Bu nedenle mesleki bir deyime göre hareket edilir; yani 'kalana zabıt ölene tabut'. Çünkü birçok savcı ve hakim hemen bizim kastı aşar şekilde orantısız güç kullandığımıza hükmeder.
Bir ekip otosunda 2 polisin hangi bedeni güç ya da maddi kuvvetle 60-70 kişilik mahalle kavgasını yazınızda anlattığınız şekilde profesyonelce yere yatırıp kelepçeleyebileceğini tahayyül edecek bir yasa, yargı ve basınımız yoktur.
Bu nedenle yaptıklarımız ve yapmadıklarımız yüzünden hep biz polisler yargılanırız. Unutulmamalıdır ki bizler RoboCoplar değiliz. Kanun koyucu bu muğlak ifadeleri inisiyatife bırakmadan açık bir şekilde yasalaştırdığı takdirde eksik eğitimli biz polisler o zaman hapse düşme korkusu olmadan eksiksizce görevimizi yerine getirebiliriz. Selamlar..."
***
Ter-bi-ye
Ne yalan söyleyeyim, bugün pek yazı yazasım yoktu.
Nedenini bilmediğim bir keyifsizlik.
Kim bilir belki de, dün Diyanet İşleri ile ilgili yazımdan sonra Mustafa Kemal Atatürk’e ve onu savunduğum için bana, bazılarının yolladığı “Nankörlük” dolu, “cehalet” dolu ve hatta “Kin dolu” mailler kaçırdı tadımı.
Yahu arkadaşlar; biz size Atatürk’ü sevin demiyoruz.
İstemiyorsanız sevmeyin.
Yemin ederim ki, onun pek umurunda olmaz.
Söylediğimiz tek şey var, "Nankörlük etmeyin" bir, "Terbiyesizlik etmeyin" iki.
Meselâ ben de bir sürü kişiyi sevmiyorum.
Üstelik bunlar benim vatanımın kurtarılmasına önderlik etmiş, kurulmasına sebep olmuş insanlar falan değil.

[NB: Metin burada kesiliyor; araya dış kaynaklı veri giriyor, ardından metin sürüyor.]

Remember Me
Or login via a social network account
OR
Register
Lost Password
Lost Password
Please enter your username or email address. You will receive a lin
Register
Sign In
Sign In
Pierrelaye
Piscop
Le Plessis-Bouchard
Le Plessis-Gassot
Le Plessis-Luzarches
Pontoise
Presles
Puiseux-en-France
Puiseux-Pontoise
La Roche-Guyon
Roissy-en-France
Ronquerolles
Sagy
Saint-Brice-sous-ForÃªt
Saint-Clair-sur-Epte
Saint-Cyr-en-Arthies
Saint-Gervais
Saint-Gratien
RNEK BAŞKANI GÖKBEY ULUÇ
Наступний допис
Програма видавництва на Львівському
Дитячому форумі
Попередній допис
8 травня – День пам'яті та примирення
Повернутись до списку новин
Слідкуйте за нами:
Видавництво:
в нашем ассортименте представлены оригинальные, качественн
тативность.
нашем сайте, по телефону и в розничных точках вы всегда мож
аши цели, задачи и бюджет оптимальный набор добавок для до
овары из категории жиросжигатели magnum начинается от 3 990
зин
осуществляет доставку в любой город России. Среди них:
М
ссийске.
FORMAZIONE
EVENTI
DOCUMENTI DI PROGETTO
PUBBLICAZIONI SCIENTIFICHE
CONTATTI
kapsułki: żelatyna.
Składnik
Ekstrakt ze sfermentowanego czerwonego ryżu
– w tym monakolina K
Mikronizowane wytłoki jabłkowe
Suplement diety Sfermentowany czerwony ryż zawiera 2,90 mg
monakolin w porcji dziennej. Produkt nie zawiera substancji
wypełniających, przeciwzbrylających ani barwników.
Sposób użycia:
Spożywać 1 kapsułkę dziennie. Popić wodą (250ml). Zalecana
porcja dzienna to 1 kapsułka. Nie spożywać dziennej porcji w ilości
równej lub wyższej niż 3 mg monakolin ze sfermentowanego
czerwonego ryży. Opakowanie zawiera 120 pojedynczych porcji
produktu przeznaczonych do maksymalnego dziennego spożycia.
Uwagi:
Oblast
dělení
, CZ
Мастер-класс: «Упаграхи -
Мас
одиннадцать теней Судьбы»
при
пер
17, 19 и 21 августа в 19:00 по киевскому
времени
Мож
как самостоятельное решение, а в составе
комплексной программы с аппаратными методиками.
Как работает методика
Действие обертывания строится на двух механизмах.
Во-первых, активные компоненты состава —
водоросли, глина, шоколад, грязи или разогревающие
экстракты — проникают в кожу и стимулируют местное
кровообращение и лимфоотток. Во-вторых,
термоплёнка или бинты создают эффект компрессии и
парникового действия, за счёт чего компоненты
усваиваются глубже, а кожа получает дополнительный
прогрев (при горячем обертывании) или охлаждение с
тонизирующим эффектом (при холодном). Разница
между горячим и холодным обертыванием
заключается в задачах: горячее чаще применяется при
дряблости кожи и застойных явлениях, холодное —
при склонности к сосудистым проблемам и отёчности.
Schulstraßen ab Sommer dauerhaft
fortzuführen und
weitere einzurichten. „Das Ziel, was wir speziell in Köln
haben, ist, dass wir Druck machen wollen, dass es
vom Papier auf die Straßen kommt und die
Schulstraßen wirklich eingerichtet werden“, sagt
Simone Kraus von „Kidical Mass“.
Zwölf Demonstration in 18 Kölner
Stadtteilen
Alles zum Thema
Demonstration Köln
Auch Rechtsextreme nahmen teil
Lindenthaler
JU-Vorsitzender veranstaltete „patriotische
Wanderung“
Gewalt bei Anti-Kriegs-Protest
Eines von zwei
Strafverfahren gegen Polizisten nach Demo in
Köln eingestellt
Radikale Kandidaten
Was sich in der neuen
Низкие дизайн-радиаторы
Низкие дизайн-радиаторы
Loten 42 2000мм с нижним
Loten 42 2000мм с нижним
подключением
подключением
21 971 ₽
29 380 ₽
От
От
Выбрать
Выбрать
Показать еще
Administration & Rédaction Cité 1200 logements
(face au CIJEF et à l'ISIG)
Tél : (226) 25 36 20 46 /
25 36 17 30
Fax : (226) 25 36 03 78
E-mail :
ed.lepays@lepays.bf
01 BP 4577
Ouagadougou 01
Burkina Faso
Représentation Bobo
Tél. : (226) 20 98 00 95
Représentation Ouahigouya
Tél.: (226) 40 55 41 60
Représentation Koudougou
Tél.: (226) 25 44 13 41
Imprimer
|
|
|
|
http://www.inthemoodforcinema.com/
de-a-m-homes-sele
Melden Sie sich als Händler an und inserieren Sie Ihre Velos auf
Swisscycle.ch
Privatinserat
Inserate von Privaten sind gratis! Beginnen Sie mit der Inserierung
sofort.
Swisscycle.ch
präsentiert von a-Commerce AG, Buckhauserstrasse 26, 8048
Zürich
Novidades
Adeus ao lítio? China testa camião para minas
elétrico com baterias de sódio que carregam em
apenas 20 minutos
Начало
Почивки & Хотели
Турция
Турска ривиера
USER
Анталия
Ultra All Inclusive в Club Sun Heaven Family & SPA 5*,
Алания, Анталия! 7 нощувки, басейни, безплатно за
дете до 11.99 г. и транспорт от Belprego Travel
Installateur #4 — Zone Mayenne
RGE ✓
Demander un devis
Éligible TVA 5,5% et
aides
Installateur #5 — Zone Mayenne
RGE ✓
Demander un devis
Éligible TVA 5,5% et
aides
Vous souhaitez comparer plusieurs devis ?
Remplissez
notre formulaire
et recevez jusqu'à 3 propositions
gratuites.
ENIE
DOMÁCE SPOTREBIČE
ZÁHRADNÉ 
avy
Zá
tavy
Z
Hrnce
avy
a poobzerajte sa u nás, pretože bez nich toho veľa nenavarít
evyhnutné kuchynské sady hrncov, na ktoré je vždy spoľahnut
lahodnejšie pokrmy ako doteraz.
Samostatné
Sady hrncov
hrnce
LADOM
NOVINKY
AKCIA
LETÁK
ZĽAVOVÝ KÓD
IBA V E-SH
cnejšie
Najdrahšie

Dünyanın saygısını kazanmış kişiler de değiller bunlar.
Hatta bazıları başlarında oldukları kurumları bile yönetmekten aciz, beceriksiz, cahil kişiler.
Ben bunlara bile hakaret etmiyorum.
Bir borcum, minnettar olmamı gerektirecek bir icraatları olmadığı için nankörlük etmediğimi söyleyecek bir durum yok.
Ama yine terbiyesizlik etmiyorum.
Sizden de tek istediğim bu.
Mümkünse bir nebze terbiye.
Belki size yabancı bir kelime.
Ama hâlâ öğrenebilirsiniz.
Zor değil.
İsterseniz heceleyeyim!
***
Başkanların notu!
Tanıyan tanımayan herkes, yeni seçilen belediye başkanlarının performansları ile ilgili ne düşündüğümü soruyor.
Açık konuşmak gerekirse:
- İstanbul Büyükşehir Belediye Başkanı Ekrem İmamoğlu’nun siyasi performansını yüksek buluyorum. Bir siyasi lider gibi davranıyor.
Belediye Başkanlığı performansı ile ilgili ise bir şey söylemem için henüz erken. Bazı hataları oldu belki ama tüm gözler üzerindeyken, bunu normal buluyorum. Ama en azından 100 günlük bir süre verilmesi gerek ilk eleştirileri yapma hakkını elde etmek için.
- Ankara Büyükşehir Belediye Başkanı Mansur Yavaş’ı ise çok başarılı buluyorum. Hadi daha açık söyleyeyim. Umduğumdan çok çok daha başarılı olduğunu görüyorum. Çok iyi bir başlangıç yaptı ama tabii önemli olan nasıl başladığın değil, nasıl bitirdiğindir. Şimdilik çok çok iyi gidiyor.
***
NE ZAMAN ADAM OLURUZ?
"İnsanları önyargılarımızla değil; ne yaptıkları ile değerlendirdiğimiz zaman."